Unfortunately, those kinds of details are largely unknown because “many executives and managers operate at an abstract level, working via spreadsheets, emails and Zoom meetings.” They often know little of “concrete labor, meaning the specific, friction-heavy tasks that workers perform, like writing code or wiring server racks. When a board-room full of execs loses sight of this tangible labor, by failing to consider the kinds of tasks AI chatbots are actually good at, it can certainly create a break from material reality, though one driven by social factors rather than psychological.”
Some of this hype may have extended to fraud, which I talked about in my article last month for Mind Matters. Even the Wall Street Journal suggested there might be fraud in an article entitled: “Can Investors Trust AI Sales Figures.”
It shouldn’t be surprising that hype and fraud would be increasing right before OpenAI and Anthropic do their IPOs, particularly because of their big losses. Some claim that OpenAI loses $1.69 for every Dollar of revenue and that Anthropic has similar losses. Furthermore, these losses have caused AI software companies to raise their prices in the hope that they will look better to investors when they do their IPOs, which has exacerbated the cost of tokens for AI users.

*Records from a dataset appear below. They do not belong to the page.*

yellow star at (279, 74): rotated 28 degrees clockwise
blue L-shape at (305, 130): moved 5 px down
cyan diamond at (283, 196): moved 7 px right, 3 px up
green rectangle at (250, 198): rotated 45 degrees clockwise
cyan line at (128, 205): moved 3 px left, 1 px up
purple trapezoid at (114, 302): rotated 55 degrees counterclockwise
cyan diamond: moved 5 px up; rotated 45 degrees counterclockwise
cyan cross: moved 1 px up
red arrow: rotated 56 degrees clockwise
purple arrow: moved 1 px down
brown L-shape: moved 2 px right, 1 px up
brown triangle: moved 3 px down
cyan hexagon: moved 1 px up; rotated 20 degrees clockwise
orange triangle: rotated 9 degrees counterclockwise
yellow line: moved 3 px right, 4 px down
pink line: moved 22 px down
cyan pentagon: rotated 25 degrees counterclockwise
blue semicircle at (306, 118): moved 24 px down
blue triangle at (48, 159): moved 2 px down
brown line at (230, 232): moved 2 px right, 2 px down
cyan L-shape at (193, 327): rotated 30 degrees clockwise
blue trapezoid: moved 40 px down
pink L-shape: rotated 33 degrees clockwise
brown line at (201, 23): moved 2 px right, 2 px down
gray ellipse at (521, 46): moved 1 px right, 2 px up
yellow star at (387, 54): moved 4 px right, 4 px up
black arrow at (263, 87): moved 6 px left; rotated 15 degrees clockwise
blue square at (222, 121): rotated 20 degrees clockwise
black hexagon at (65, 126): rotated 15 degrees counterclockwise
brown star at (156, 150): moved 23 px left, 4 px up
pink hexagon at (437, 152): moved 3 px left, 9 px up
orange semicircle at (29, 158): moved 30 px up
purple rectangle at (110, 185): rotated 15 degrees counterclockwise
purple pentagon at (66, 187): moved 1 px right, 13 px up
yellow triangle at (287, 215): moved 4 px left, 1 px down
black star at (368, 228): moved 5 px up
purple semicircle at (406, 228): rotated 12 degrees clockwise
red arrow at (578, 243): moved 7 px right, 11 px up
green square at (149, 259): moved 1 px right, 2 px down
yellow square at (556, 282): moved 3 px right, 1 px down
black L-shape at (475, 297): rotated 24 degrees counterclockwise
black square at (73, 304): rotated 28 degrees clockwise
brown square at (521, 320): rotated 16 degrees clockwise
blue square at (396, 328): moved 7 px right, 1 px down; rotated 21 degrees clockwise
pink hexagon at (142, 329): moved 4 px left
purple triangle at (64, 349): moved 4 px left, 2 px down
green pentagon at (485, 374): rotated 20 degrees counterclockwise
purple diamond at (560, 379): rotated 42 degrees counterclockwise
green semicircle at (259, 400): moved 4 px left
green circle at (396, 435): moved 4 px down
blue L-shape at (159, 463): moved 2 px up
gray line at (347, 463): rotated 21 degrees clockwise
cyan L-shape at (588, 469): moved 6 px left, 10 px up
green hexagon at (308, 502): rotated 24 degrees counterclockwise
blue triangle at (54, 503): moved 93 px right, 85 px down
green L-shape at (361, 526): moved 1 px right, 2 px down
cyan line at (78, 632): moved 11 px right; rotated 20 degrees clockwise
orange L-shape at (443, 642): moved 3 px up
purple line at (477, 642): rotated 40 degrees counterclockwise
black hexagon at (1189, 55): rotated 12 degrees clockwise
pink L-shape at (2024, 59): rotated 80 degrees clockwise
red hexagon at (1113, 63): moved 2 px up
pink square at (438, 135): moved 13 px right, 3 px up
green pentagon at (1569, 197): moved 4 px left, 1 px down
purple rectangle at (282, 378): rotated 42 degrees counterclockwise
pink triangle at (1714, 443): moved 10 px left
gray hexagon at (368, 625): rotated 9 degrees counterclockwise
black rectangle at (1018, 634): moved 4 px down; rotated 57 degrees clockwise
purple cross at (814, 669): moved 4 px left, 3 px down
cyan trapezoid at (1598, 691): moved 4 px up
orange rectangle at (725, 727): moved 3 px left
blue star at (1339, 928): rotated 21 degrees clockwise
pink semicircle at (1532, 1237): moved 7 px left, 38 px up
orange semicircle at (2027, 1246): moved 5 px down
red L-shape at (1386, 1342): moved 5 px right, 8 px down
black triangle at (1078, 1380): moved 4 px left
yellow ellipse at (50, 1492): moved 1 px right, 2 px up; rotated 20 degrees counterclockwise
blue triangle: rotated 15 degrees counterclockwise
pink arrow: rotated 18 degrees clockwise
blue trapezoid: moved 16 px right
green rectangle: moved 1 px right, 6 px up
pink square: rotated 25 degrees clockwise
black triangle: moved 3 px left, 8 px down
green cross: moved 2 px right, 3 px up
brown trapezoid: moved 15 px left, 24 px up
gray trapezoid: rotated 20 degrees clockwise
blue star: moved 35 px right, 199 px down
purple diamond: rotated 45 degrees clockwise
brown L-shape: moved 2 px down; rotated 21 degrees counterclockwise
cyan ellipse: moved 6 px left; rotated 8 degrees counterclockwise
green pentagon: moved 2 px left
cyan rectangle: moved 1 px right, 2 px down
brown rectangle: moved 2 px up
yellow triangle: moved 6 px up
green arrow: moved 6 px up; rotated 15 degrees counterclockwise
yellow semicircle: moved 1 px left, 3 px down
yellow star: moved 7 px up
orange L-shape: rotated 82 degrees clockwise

The hype may be backfiring now though as companies pull back from excessive usage, according to a Wall Street Journal article. “Just a few months ago, the prevailing sentiment around AI use at many big companies was the more, the better.” But those “all-you-can-eat subscriptions amounted to a subsidy by the model-makers, which often lost money on the intensive activity of power users. Exhorted to embrace the wave of change, employees at some companies engaged in tokenmaxxing, or using as much computing as possible in order to be seen as AI-forward—a practice that continued even as the model companies shifted to usage-based pricing.”
Even Meta, a provider of cloud computing services, is involved in the pullback. “It has been great to let people experiment but now we have too many overlapping tools,” Meta’s CTO Andrew Bosworth wrote in a memo to employees. “Nobody should be using AI tools just for the sake of using them. All motion is not progress and token usage alone is not a measure of impact of any kind.”
Will the bubble pop or is the pullback another false alarm? In any case, the extraordinary claims will likely continue and perhaps even accelerate as AI startups push their IPOs and companies become fearful of the bubble popping.